Problem description —
Unless a line falls after the one with "les would order", retype it exactly from the records below; leave out all pictures.

Data provided —
════════════════════

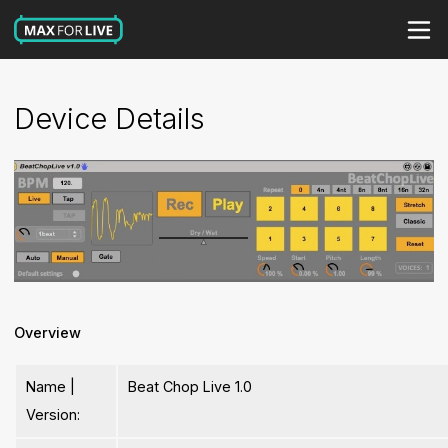
Device Details
Overview
Name |
Beat Chop Live 1.0
Version:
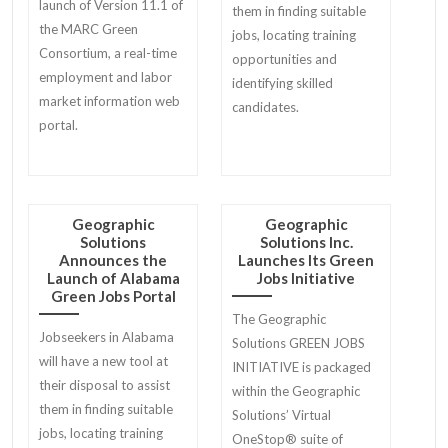
launch of Version 11.1 of
them in finding suitable
the MARC Green
jobs, locating training
Consortium, a real-time
opportunities and
employment and labor
identifying skilled
market information web
candidates.
portal.
Geographic
Geographic
Solutions
Solutions Inc.
Announces the
Launches Its Green
Launch of Alabama
Jobs Initiative
Green Jobs Portal
The Geographic
Jobseekers in Alabama
Solutions GREEN JOBS
will have a new tool at
INITIATIVE is packaged
their disposal to assist
within the Geographic
them in finding suitable
Solutions’ Virtual
jobs, locating training
OneStop® suite of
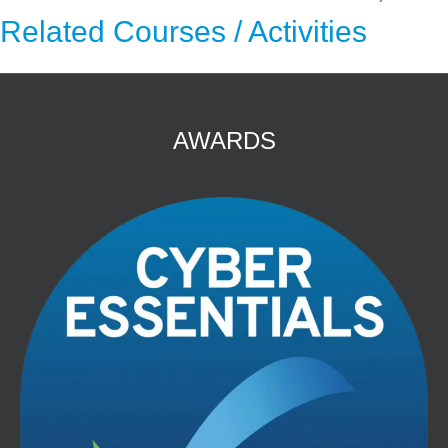
Related Courses / Activities
AWARDS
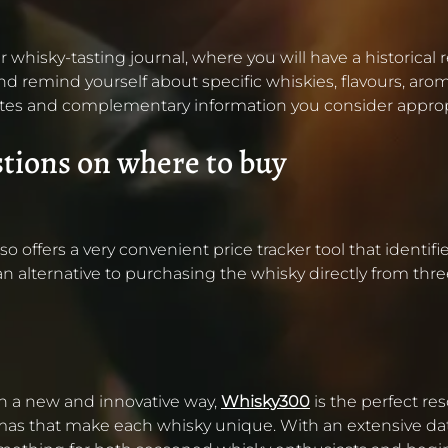
r whisky-tasting journal, where you will have a historical
d remind yourself about specific whiskies, flavours, aromas
e notes and complementary information you consider approp
stions on where to buy
ffers a very convenient price tracker tool that identifies
 an alternative to purchasing the whisky directly from thre
 in a new and innovative way,
Whisky300
is the perfect re
omas that make each whisky unique. With an extensive dat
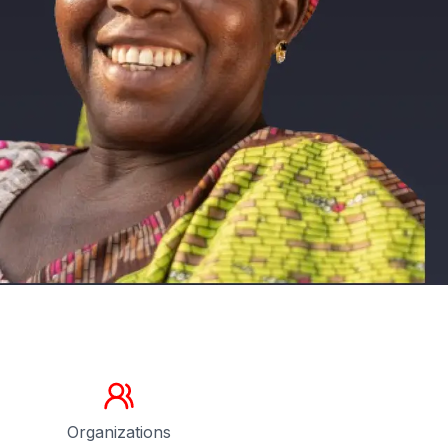
Organizations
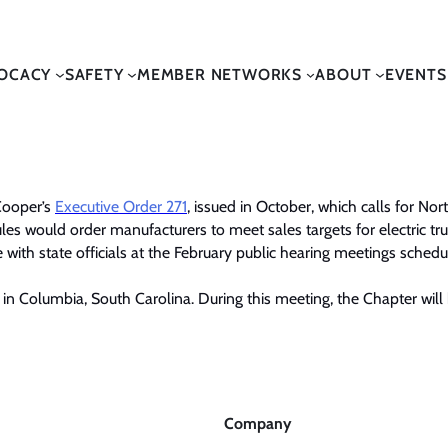
OCACY
SAFETY
MEMBER NETWORKS
ABOUT
EVENTS
Cooper’s
Executive Order 271
,
issued in October, which calls for Nort
les would order manufacturers to meet sales targets for electric tr
with state officials at the February public hearing meetings schedu
in Columbia, South Carolina. During this meeting, the Chapter will 
Company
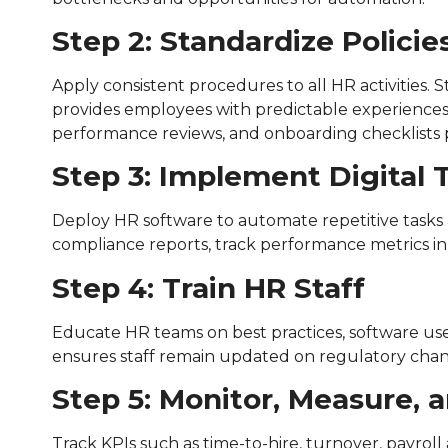
Step 2: Standardize Polici
Apply consistent procedures to all HR activities.
provides employees with predictable experiences.
performance reviews, and onboarding checklists p
Step 3: Implement Digital 
Deploy HR software to automate repetitive tasks
compliance reports, track performance metrics in 
Step 4: Train HR Staff
Educate HR teams on best practices, software use
ensures staff remain updated on regulatory cha
Step 5: Monitor, Measure, 
Track KPIs such as time-to-hire, turnover, payro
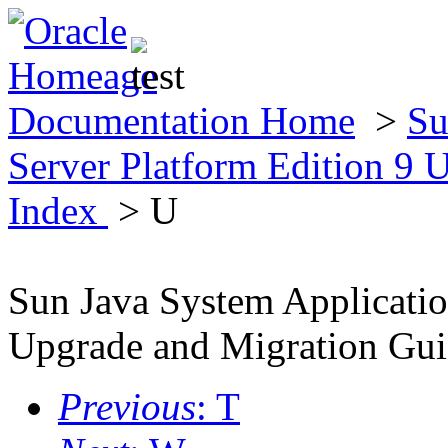
Documentation Home
>
Su
Server Platform Edition 9
Index
> U
Sun Java System Applicatio
Upgrade and Migration Gu
Previous
: T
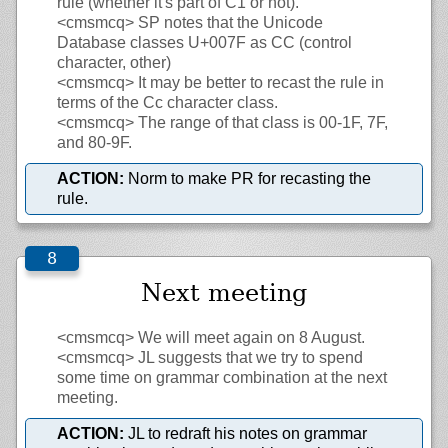
rule (whether it's part of C1 or not).
<cmsmcq>
SP notes that the Unicode
Database classes U+007F as CC (control
character, other)
<cmsmcq>
It may be better to recast the rule in
terms of the Cc character class.
<cmsmcq>
The range of that class is 00-1F, 7F,
and 80-9F.
ACTION:
Norm to make PR for recasting the
rule.
Next meeting
<cmsmcq>
We will meet again on 8 August.
<cmsmcq>
JL suggests that we try to spend
some time on grammar combination at the next
meeting.
ACTION:
JL to redraft his notes on grammar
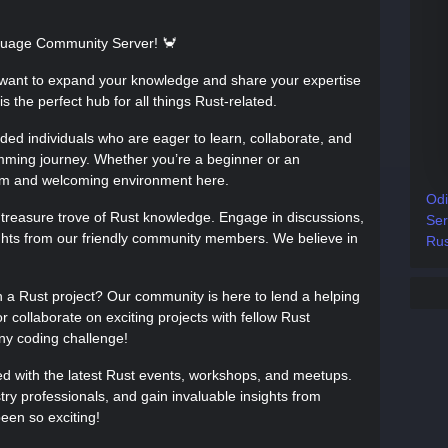
uage Community Server! 🦀
want to expand your knowledge and share your expertise
s the perfect hub for all things Rust-related.
nded individuals who are eager to learn, collaborate, and
mming journey. Whether you’re a beginner or an
arm and welcoming environment here.
Odi
a treasure trove of Rust knowledge. Engage in discussions,
Ser
ights from our friendly community members. We believe in
Rus
h a Rust project? Our community is here to lend a helping
 collaborate on exciting projects with fellow Rust
ny coding challenge!
ed with the latest Rust events, workshops, and meetups.
ry professionals, and gain invaluable insights from
been so exciting!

════════════════════

Exercise output —
Device Details
Overview
Name |
Beat Chop Live 1.0
Version:
launch of Version 11.1 of
them in finding suitable
the MARC Green
jobs, locating training
Consortium, a real-time
opportunities and
employment and labor
identifying skilled
market information web
candidates.
portal.
Geographic
Geographic
Solutions
Solutions Inc.
Announces the
Launches Its Green
Launch of Alabama
Jobs Initiative
Green Jobs Portal
The Geographic
Jobseekers in Alabama
Solutions GREEN JOBS
will have a new tool at
INITIATIVE is packaged
their disposal to assist
within the Geographic
them in finding suitable
Solutions’ Virtual
jobs, locating training
OneStop® suite of
Related Courses / Activities
AWARDS
r whisky-tasting journal, where you will have a historical
d remind yourself about specific whiskies, flavours, aromas
e notes and complementary information you consider approp
stions on where to buy
ffers a very convenient price tracker tool that identifies
 an alternative to purchasing the whisky directly from thre
 in a new and innovative way,
Whisky300
is the perfect re
omas that make each whisky unique. With an extensive dat
Organizations
OCACY
SAFETY
MEMBER NETWORKS
ABOUT
EVENTS
Cooper’s
Executive Order 271
,
issued in October, which calls for Nort
les would order manufacturers to meet sales targets for electric tr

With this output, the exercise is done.